ASSIGNED TASK |
Using the listing below, retype exactly the lines starting at the one with "Auch Vermögende" and ending at the one with "sie aber weit we", and include both.

GIVEN DATA |
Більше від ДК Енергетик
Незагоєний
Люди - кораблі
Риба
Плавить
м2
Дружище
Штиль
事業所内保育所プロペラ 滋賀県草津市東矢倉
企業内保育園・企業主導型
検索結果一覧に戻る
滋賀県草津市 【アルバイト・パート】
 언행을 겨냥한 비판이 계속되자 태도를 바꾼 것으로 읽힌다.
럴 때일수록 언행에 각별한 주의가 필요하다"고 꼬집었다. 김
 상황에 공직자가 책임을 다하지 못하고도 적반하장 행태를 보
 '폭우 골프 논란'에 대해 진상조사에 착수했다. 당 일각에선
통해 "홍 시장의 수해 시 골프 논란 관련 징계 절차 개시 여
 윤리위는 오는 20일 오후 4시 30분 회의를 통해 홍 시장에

...

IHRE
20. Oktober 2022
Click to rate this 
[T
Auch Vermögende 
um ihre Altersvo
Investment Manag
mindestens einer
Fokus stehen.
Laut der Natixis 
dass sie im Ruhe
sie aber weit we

TASK SOLUTION |
Auch Vermögende 
um ihre Altersvo
Investment Manag
mindestens einer
Fokus stehen.
Laut der Natixis 
dass sie im Ruhe
sie aber weit we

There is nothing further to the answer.